Nothing else is required. When enabled, the model will:
1) load existing JSONL cache files at startup; 2) serve responses from cache; 3) append newly generated responses back to the JSONL files.

### Where cache files live

- Base directory: `$(LMMS_EVAL_HOME:-~/.cache/lmms-eval)/eval_cache/<model_hash>/`
- File name per task and process shard: `{task_name}_rank{rank}_world_size{world_size}.jsonl`
- Record format per line:

```json
{"doc_id": <doc_id>, "response": <string>}
```

Notes:
- The `<model_hash>` is derived from a best‑effort human‑readable model identity (e.g., `model_version`) and the set of task names attached to the model, to avoid collisions.
- Separate files per `rank` and `world_size` make distributed runs safe to cache concurrently.

### How it works at runtime

For models wired to the cache API (e.g., `async_openai`):
- At the beginning of `generate_until(...)` the model calls `load_cache()` and then `get_response_from_cache(requests)`.
- Cached items are returned immediately; only the remaining requests are forwarded to the backend.
- After each response is produced, `add_request_response_to_cache(...)` appends a JSONL record.

The cache key is the tuple `(task_name, doc_id)`. Ensure your task produces stable `doc_id`s across runs.

### Example: use with async_openai

```bash
export OPENAI_API_BASE="http://localhost:8000/v1"
export OPENAI_API_KEY="EMPTY"          # if your server allows it
export LMMS_EVAL_USE_CACHE=True         # enable JSONL cache
# optional: export LMMS_EVAL_HOME to relocate cache root

python -m lmms_eval \
  --model async_openai \
  --model_args model_version=grok-2-latest,base_url=$OPENAI_API_BASE,api_key=$OPENAI_API_KEY \
  --tasks <your_task> \
  --batch_size 1 \
  --output_path ./logs/
```

On a second run with the same task/docs, cached responses will be loaded and only missing documents will call the model.

### Inspect or clear the cache

- Inspect: open the task JSONL file(s) under the model’s cache directory and view records.
- Clear: delete the corresponding JSONL file(s) or the entire `<model_hash>` directory to force re‑evaluation.

### Notes and limitations

- The JSONL cache is keyed by `task_name` and `doc_id`. Changing task names or document IDs invalidates reuse.
- Responses are cached as final strings.
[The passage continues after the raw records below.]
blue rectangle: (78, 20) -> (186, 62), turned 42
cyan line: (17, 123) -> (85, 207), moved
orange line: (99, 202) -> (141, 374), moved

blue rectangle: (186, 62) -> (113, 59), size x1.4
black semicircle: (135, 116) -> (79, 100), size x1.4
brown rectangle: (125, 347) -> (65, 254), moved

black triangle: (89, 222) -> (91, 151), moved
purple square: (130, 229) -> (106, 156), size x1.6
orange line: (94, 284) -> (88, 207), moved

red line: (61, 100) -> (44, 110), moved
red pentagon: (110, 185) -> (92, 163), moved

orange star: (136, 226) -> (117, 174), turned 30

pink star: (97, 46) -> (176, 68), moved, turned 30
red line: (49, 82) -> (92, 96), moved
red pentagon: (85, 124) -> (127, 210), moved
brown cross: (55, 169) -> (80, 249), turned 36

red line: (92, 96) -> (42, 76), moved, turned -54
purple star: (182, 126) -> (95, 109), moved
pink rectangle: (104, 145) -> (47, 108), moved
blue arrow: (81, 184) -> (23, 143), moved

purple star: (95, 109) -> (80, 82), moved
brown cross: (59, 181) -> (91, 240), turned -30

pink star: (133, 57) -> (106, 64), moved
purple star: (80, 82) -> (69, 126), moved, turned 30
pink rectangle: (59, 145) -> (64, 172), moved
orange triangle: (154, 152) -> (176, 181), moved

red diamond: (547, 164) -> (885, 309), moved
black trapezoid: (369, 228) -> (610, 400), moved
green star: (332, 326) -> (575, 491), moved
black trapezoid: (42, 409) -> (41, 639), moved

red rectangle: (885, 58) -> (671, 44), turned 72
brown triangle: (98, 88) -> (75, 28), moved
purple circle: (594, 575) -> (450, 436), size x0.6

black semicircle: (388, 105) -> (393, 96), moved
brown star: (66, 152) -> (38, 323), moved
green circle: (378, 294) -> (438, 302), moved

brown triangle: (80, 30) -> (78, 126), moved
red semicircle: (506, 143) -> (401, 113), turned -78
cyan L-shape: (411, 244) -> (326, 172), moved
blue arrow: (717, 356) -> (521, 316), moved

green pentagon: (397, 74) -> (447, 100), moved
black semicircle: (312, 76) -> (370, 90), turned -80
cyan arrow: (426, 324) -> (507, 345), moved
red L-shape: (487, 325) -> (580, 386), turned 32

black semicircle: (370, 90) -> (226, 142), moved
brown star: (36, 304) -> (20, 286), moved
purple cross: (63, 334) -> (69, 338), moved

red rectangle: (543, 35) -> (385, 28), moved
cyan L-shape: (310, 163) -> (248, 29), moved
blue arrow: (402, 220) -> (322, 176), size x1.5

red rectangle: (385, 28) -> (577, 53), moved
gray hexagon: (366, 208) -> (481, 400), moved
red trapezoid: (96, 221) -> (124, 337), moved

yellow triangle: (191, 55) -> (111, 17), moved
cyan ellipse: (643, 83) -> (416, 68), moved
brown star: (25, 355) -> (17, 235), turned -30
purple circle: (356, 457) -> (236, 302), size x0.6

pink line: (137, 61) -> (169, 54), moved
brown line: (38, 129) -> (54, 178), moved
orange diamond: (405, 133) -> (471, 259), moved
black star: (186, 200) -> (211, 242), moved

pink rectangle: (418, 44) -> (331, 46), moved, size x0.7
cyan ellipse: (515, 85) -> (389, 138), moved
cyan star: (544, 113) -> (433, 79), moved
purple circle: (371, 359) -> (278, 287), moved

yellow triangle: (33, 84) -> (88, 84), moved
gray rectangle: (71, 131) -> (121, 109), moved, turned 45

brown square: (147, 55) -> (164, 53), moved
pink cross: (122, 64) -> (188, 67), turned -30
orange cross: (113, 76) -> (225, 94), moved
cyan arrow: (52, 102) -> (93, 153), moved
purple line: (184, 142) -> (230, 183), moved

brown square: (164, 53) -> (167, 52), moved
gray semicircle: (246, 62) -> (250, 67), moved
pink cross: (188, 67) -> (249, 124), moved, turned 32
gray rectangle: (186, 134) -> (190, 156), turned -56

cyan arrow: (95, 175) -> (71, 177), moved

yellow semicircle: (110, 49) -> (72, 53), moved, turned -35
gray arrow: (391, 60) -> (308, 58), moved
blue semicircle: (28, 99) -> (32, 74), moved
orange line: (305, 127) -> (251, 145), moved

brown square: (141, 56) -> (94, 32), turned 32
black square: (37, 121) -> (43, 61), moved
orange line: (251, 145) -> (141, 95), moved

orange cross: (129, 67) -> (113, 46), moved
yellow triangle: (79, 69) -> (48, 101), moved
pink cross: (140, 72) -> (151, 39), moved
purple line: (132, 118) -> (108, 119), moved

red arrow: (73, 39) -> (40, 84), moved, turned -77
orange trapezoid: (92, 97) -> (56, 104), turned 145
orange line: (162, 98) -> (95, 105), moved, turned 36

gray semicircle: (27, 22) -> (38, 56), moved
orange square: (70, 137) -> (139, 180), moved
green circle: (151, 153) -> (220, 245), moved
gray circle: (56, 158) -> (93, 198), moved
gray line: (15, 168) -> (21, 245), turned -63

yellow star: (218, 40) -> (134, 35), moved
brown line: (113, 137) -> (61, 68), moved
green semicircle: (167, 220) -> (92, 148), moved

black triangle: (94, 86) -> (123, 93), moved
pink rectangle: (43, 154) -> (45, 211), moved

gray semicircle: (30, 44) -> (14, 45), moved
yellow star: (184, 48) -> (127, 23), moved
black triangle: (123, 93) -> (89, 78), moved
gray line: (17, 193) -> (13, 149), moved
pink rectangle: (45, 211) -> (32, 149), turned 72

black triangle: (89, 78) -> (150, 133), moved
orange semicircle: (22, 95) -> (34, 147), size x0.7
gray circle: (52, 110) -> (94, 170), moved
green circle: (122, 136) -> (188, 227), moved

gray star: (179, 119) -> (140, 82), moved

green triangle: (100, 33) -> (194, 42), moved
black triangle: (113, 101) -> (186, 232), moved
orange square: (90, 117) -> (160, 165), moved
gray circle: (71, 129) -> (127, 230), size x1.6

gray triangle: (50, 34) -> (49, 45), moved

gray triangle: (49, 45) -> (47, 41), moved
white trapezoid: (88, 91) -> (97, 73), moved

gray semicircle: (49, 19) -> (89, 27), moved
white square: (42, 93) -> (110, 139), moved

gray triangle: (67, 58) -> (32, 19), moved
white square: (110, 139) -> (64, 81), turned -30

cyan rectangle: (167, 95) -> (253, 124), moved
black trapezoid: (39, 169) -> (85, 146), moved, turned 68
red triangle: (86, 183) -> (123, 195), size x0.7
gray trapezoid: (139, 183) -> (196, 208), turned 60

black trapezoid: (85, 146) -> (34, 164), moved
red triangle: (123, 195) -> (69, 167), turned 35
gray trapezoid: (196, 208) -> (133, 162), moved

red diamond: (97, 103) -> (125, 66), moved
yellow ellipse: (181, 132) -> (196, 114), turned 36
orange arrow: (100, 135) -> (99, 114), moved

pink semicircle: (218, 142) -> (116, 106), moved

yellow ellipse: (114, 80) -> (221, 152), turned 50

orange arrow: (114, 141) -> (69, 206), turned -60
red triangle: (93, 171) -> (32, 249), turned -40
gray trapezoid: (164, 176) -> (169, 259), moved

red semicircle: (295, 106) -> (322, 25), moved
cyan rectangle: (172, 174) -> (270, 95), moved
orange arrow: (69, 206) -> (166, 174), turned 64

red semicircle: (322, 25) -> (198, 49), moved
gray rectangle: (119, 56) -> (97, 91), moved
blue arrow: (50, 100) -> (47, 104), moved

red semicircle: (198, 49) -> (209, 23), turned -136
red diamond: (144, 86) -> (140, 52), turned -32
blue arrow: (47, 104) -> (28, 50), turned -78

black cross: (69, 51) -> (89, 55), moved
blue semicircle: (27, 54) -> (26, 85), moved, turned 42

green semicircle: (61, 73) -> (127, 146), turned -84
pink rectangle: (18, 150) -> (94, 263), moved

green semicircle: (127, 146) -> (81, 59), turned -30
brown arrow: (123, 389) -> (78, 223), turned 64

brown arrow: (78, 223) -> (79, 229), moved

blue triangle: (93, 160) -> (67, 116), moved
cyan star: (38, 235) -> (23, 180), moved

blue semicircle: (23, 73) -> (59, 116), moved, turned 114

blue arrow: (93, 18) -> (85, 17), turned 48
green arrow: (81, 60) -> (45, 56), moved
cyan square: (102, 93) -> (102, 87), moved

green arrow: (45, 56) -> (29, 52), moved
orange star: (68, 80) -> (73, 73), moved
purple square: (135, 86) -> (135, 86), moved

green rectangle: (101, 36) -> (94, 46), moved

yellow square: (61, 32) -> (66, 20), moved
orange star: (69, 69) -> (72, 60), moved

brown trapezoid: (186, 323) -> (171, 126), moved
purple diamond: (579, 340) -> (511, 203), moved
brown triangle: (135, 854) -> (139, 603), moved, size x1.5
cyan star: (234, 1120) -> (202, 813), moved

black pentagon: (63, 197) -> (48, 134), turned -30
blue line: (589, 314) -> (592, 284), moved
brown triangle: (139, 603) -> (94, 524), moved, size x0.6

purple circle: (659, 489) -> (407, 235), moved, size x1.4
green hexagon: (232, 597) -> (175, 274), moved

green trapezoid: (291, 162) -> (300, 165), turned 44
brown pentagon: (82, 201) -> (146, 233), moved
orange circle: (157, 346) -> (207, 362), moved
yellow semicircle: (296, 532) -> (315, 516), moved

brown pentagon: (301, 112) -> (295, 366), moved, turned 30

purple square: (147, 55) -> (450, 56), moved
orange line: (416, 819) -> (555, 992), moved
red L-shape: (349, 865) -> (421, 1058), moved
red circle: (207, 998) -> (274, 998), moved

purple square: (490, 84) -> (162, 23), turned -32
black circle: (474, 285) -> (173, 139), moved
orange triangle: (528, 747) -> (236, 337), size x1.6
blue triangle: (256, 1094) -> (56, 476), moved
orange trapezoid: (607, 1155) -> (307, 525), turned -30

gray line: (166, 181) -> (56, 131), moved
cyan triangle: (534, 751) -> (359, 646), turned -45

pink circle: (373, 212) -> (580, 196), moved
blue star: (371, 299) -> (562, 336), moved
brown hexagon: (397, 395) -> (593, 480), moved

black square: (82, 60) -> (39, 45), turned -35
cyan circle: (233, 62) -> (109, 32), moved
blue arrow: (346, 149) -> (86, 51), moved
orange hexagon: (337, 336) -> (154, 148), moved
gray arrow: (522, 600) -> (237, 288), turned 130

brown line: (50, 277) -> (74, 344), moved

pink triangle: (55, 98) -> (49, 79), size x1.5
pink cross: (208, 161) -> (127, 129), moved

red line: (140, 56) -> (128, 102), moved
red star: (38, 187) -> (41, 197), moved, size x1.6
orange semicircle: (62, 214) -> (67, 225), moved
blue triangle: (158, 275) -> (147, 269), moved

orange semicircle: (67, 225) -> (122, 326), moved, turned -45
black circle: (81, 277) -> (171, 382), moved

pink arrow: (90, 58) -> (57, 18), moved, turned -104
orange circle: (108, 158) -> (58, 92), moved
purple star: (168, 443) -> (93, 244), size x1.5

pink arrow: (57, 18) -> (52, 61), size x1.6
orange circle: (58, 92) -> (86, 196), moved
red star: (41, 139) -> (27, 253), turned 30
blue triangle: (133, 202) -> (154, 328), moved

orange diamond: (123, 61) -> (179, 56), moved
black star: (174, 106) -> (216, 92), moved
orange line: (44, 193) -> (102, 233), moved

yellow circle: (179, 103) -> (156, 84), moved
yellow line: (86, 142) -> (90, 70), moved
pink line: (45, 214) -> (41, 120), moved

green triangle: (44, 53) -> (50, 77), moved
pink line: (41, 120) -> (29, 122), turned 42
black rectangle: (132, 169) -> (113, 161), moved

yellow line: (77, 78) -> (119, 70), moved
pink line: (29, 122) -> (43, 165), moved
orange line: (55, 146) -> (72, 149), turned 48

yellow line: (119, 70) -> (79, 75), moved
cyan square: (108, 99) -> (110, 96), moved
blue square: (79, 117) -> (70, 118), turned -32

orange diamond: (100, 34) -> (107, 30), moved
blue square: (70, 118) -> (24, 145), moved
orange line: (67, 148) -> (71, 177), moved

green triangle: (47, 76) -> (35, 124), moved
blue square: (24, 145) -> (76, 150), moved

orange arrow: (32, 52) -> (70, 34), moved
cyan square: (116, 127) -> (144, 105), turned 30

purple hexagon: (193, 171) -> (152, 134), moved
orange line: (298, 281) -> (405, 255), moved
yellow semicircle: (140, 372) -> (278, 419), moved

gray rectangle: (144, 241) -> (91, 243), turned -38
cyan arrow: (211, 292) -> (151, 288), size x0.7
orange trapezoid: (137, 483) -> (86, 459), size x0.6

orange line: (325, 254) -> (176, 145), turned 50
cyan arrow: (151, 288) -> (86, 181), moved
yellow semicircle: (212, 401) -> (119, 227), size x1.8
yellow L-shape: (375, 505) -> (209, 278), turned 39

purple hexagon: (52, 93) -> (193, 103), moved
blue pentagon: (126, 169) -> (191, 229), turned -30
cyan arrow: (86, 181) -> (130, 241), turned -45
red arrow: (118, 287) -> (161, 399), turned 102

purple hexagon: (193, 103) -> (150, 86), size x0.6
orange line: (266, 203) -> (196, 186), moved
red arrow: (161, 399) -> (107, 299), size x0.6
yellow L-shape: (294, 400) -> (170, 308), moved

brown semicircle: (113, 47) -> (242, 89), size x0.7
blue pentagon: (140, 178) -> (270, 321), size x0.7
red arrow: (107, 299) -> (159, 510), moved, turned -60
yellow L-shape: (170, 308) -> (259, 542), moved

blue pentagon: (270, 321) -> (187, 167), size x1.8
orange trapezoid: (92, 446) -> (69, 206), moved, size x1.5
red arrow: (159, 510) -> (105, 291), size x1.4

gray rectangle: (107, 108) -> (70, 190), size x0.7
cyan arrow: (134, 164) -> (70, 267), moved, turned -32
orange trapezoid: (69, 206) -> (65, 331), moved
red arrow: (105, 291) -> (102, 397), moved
If your model emits intermediate tool calls, the final message (including any inline annotations) is what gets cached.
- Distributed runs write to per‑rank files to avoid contention; reusing the cache works across single‑ and multi‑GPU as long as `task_name`/`doc_id` match.

### Optional: legacy SQLite cache wrapper

There is also a separate optional wrapper `CachingLMM` (see `lmms_eval.api.model.CachingLMM`) that caches by hashing the entire call arguments to a SQLite DB (via `SqliteDict`). It is independent from the JSONL cache above and can be useful for broader API‑level caching. For most users, enabling `LMMS_EVAL_USE_CACHE=True` is sufficient and simpler.